Fish can be a nutrient-rich choice, with protein, omega-3 fats, vitamins, and minerals packed into every serving. But raw sushi, lightly cured anchovies, and undercooked fillets can carry a less welcome ingredient. Anisakis is a parasitic worm that can cause a painful digestive illness, and in rare cases, a dangerous allergic reaction.
Spanish food technologist and creator Santiago González, known online as San Tierno, recently urged people to buy fish already gutted, freeze it before eating it raw, and cook the belly section carefully.
“Have you ever wondered why you always have to freeze fish before eating it raw?” he asked. His main point is sound, but 48 hours in a home freezer should not be treated as a universal safety rule.
What anisakis is
Anisakis moves through a marine food chain that includes small crustaceans, fish, squid, and sea mammals. People become accidental hosts when they eat infected seafood raw or not fully cooked, allowing a live larva to attach to the stomach or intestinal wall.
The Centers for Disease Control and Prevention lists abdominal pain, nausea, vomiting, diarrhea, and mild fever among the possible symptoms. Some people develop hives, itching, or anaphylaxis, a severe reaction that can make breathing difficult. The parasite cannot spread from one person to another.
Why the belly matters
The belly flap is the soft, fatty strip of muscle beside the internal organs. That location matters because many larvae begin in or around the organs, and several fish studies have found more of them in nearby ventral meat than in the upper fillet.

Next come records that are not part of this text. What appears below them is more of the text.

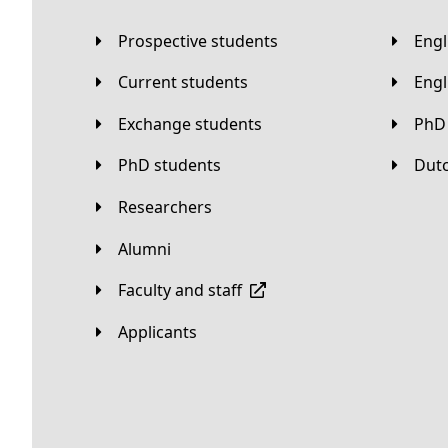
Prospective students
Eng
Current students
Eng
Exchange students
PhD
PhD students
Du
Researchers
Alumni
Faculty and staff
applicants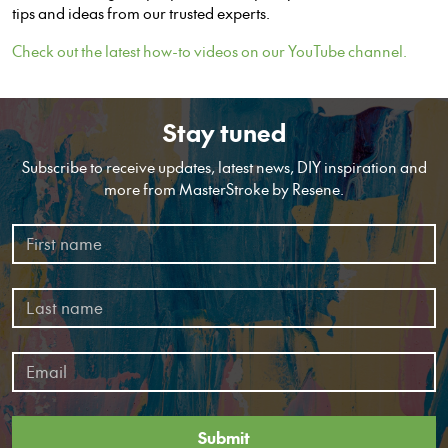
tips and ideas from our trusted experts.
Check out the latest how-to videos on our YouTube channel.
Stay tuned
Subscribe to receive updates, latest news, DIY inspiration and
more from MasterStroke by Resene.
Submit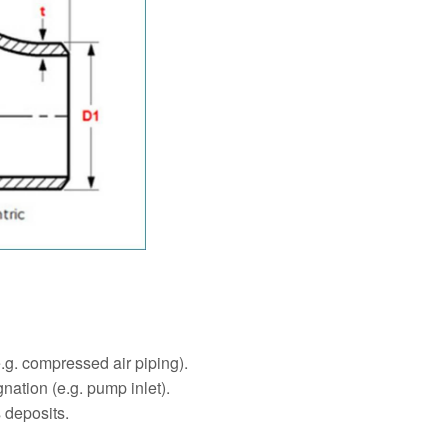
e.g. compressed air piping).
nation (e.g. pump inlet).
 deposits.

A 2025 study of European hake found the front belly area was the most heavily affected part of the muscle. Removing the belly flaps cut the number of larvae found by 83% in the sampled fish, although trimming alone did not make the remaining meat safe.
So yes, the belly deserves extra attention, but the practical lesson is not to heat one small patch and ignore the rest. The entire edible portion must reach a safe temperature, especially the thickest section.

Workers examine fresh fish during processing, an important step in food safety before seafood is cooked or frozen to help prevent anisakis infection.
The 48-hour problem
González advised freezing fish for at least 48 hours before eating it, yet time alone is not enough to determine whether the treatment worked. The answer depends on the freezer temperature, the thickness of the fish, and how long its center remains fully frozen.
For fish that will be served raw, the U.S. Food and Drug Administration gives one validated schedule of -4°F or colder for seven days. Faster schedules require specialized equipment reaching -31°F, which is far below what most kitchen freezers can manage.
That is why two days in the freezer may create false confidence. A thick piece of fish can take time to freeze solid at its center, just as a large ice cube takes longer than a thin one.
Cooking does the job, too
Fish that will be thoroughly cooked does not also need parasite-destruction freezing. The key is to bring the whole piece to an internal temperature of 145°F, measured in the thickest part with a food thermometer.
No thermometer nearby? The flesh should be opaque and separate easily with a fork, though temperature is the more reliable check. A browned surface can look finished while the center remains cool, especially in a thick belly cut.
Vinegar, lemon juice, light salting, and cold smoking do not reliably replace freezing or proper cooking. That is why raw and lightly treated dishes such as ceviche, sashimi, sushi, and some pickled fish need seafood that has already received an approved freezing treatment.
Gut the fish quickly
Buying fish already gutted is another useful step. Removing the organs soon after capture or purchase takes away tissue where many larvae are found and can reduce the parasite load reaching the plate.
Still, visual inspection is not a guarantee. Larvae can be small, pale, or buried in the muscle, so “I do not see anything” is not a food-safety method. Freezing and heat remain the dependable barriers.
At home, keep fresh fish cold, prepare it promptly, and avoid letting raw juices touch ready-to-eat foods. A clean cutting board matters here just as much as it does when handling chicken.
Farmed fish needs nuance
Controlled feed and closed farming systems can sharply reduce parasite risk, but “farmed” does not automatically mean parasite-free.
A 2024 review from the European Food Safety Authority found no evidence of human-infecting parasites in many commonly farmed species, yet it also reported parasites in some fish raised in open cages or flow-through ponds.
Freshwater trout and carp are not considered anisakis risks under guidance from the Spanish Agency for Food Safety and Nutrition because this parasite has a marine life cycle. That statement applies only to anisakis and does not mean every raw freshwater dish is free of other parasite risks.
The takeaway is simple. Cook fish fully, or use fish frozen under a validated schedule before serving it raw.
The official scientific opinion supporting the updated farmed-fish assessment was published in the EFSA Journal.